Regional inactivations of primate ventral prefrontal cortex reveal two distinct mechanisms underlying negative bias in decision making

Dysregulation of the orbitofrontal and ventrolateral prefrontal cortices is implicated in anxiety and mood disorders, but the specific contributions of each region are unknown, including how they gate the impact of threat on decision making. To address this, the effects of GABAergic inactivation of these regions were studied in marmoset monkeys performing an instrumental approach–avoidance decision-making task that is sensitive to changes in anxiety. Inactivation of either region induced a negative bias away from punishment that could be ameliorated with anxiolytic treatment. However, whereas the effects of ventrolateral prefrontal cortex inactivation on punishment avoidance were seen immediately, those of orbitofrontal cortex inactivation were delayed and their expression was dependent upon an amygdala–anterior hippocampal circuit.

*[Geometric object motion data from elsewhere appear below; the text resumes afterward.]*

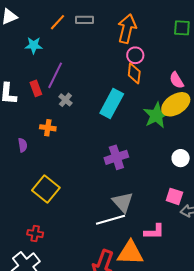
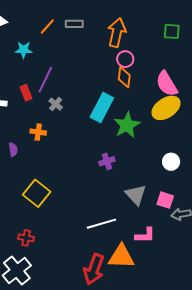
pink semicircle: (177, 80) -> (167, 84), size x1.5
green star: (156, 115) -> (127, 125), moved
purple cross: (116, 157) -> (107, 161), size x0.7
gray triangle: (123, 202) -> (136, 195), moved

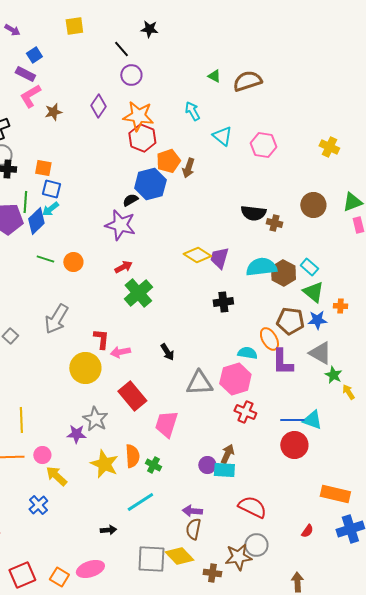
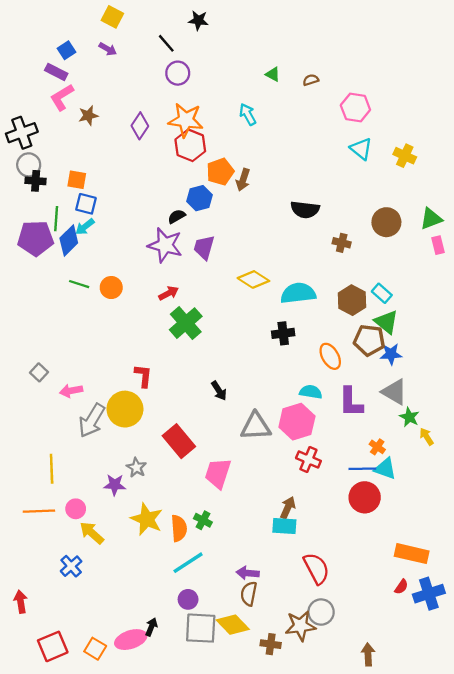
yellow square: (74, 26) -> (112, 17), turned 36
purple arrow: (12, 30) -> (108, 49), moved
brown semicircle: (247, 81) -> (311, 80), size x0.5
purple diamond: (98, 106) -> (140, 126), moved
cyan triangle: (222, 136) -> (361, 149), moved
pink hexagon: (263, 145) -> (355, 107), moved
blue hexagon: (150, 184) -> (200, 198), size x0.7
black semicircle: (253, 213) -> (305, 210), moved
purple trapezoid: (219, 258) -> (204, 247), moved
cyan semicircle: (261, 267) -> (298, 293), moved
orange cross: (340, 306) -> (377, 447), moved, turned 32
gray arrow: (56, 319) -> (92, 421), moved
brown pentagon: (290, 321) -> (369, 340), moved
orange ellipse: (269, 339) -> (330, 356), moved
pink arrow: (120, 352) -> (71, 391), moved
gray star: (95, 419) -> (136, 468), size x0.7
orange semicircle: (132, 456) -> (179, 528), moved
purple circle: (207, 465) -> (188, 599), moved
red semicircle: (252, 507) -> (316, 568), turned 36
black arrow: (108, 530) -> (151, 627), moved, turned -63
red semicircle: (307, 531) -> (401, 587), moved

We propose that these negative biases result from deficits in attentional control and punishment prediction, respectively, and that they provide the basis for understanding how distinct regional prefrontal dysregulation contributes to the heterogeneity of anxiety disorders with implications for cognitive-behavioral treatment strategies. Significance Fear of negative outcomes has a powerful adverse influence on decision making in anxiety disorders. Although neuroimaging studies of patients with anxiety disorders have revealed dysregulation in numerous frontal brain regions including the orbitofrontal and ventrolateral prefrontal cortex, the causal involvement of this dysregulation is unknown. Here we demonstrate that in the marmoset monkey, inactivation of anterior orbitofrontal or ventrolateral prefrontal cortex increases negative bias in decision making via two distinct cognitive mechanisms—elevated uncertainty and attentional disruption, respectively. These findings provide, to our knowledge, the first direct evidence that dysregulation of distinct neurocognitive mechanisms within the prefrontal cortex may underlie the mixed etiology of anxiety disorders. Such insight will allow the development of more precise diagnostics and individually tailored therapeutic approaches.